I think what people who survive potentially traumatizing events share is an expectation that life won't always be easy. Somehow, in the West, we have arrived at a place in which a life free of suffering is used as the benchmark of well-being. This makes no sense to me. None of us will get through life without pain. At the very least, people we love will die. We need to teach our children and students to manage their expectations. Give them a sense of proportion and teach them to learn to laugh a little. Westerners have often remarked to me on the ability of people to laugh across so much of the African continent. And I reply, There's a reason for that.
JSAlong those lines, one of the things your essay is about is the way the stories we tell ourselves about suffering can, in turn, shape our experiences of it. How do you seize control of your own narrative and tell a story that seems true to you?
AFWe need to stop pathologizing human emotions. A psychologist I was talking to today, on the subject of this very interview, told me that he takes issue with the way sadness is too frequently described as “depression,” which is a clinical condition. And we would do well to recognize that not everyone experiences events the same way. Not all destinations are inevitable. Not all adversity is damaging. Whilst I don't believe pain necessarily produces catharsis, it is useful to think of difficulty as part of life, for who or what would we be without it? Perhaps what we need is to be less afraid and more prepared.

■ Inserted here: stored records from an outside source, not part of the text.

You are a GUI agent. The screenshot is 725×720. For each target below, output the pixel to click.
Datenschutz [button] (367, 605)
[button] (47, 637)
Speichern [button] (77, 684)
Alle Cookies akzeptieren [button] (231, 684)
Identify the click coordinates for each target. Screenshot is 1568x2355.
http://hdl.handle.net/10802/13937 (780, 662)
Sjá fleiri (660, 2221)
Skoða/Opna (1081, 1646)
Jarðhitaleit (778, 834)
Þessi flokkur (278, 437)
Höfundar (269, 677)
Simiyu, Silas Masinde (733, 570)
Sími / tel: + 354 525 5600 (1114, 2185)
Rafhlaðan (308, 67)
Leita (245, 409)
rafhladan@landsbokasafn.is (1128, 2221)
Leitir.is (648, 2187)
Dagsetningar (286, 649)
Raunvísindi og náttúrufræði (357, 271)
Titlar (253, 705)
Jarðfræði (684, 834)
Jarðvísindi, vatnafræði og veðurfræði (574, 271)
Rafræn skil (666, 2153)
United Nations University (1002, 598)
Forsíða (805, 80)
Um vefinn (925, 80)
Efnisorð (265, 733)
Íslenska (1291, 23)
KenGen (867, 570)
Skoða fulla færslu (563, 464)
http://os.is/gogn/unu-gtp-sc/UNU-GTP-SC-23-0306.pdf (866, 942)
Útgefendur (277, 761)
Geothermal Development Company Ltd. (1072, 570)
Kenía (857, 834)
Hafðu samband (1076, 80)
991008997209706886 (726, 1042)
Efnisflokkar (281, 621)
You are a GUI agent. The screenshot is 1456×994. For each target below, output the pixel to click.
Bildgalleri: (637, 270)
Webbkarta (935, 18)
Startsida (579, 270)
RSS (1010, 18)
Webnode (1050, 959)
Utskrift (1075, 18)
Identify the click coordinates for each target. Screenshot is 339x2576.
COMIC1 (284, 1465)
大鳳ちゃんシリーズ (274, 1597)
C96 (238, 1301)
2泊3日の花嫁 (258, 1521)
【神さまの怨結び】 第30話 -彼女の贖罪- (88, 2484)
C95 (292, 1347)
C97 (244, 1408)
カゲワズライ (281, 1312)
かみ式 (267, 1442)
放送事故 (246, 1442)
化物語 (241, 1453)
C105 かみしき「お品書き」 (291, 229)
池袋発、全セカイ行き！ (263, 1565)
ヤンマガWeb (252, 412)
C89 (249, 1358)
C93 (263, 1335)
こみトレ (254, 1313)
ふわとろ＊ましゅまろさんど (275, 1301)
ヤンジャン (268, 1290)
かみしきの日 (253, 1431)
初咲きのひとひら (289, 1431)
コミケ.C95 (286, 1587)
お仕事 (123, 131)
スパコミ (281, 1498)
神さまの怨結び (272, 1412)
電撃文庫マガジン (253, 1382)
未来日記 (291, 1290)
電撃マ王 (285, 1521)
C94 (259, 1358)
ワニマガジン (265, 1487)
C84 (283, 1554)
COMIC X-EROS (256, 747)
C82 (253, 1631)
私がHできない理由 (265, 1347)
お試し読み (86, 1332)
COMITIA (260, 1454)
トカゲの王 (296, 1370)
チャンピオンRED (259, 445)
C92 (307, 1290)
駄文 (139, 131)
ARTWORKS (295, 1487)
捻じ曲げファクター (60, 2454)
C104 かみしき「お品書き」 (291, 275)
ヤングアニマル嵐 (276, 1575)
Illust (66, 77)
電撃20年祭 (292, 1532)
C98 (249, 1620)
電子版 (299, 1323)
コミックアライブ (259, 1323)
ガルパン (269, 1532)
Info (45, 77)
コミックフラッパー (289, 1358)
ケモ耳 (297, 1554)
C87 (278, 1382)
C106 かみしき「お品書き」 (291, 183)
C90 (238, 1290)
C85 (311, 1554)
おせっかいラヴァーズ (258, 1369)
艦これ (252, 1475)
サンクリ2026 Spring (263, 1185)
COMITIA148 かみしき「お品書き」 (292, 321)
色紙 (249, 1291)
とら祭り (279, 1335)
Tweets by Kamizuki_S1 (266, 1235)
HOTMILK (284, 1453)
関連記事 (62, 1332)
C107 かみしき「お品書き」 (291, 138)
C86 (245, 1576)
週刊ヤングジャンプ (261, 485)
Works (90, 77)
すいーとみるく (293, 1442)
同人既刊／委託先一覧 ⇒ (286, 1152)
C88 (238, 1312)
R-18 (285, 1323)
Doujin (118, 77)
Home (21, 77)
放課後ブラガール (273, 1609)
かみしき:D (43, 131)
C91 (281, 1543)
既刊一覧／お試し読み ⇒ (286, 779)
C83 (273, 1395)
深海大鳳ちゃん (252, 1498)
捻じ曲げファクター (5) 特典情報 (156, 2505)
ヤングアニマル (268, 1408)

There used to be an advertisement in Britain about spinal damage. It showed a slouching skeleton in a chair. The tagline was “Severe Spinal Damage at 0 MPH.” A life entirely free of pain or risk may yet cause damage to the psyche. I have sometimes asked mental health professionals to describe for me the perfect life, one that would render the individual free of emotional difficulties. What would it look like? None of them had thought about it.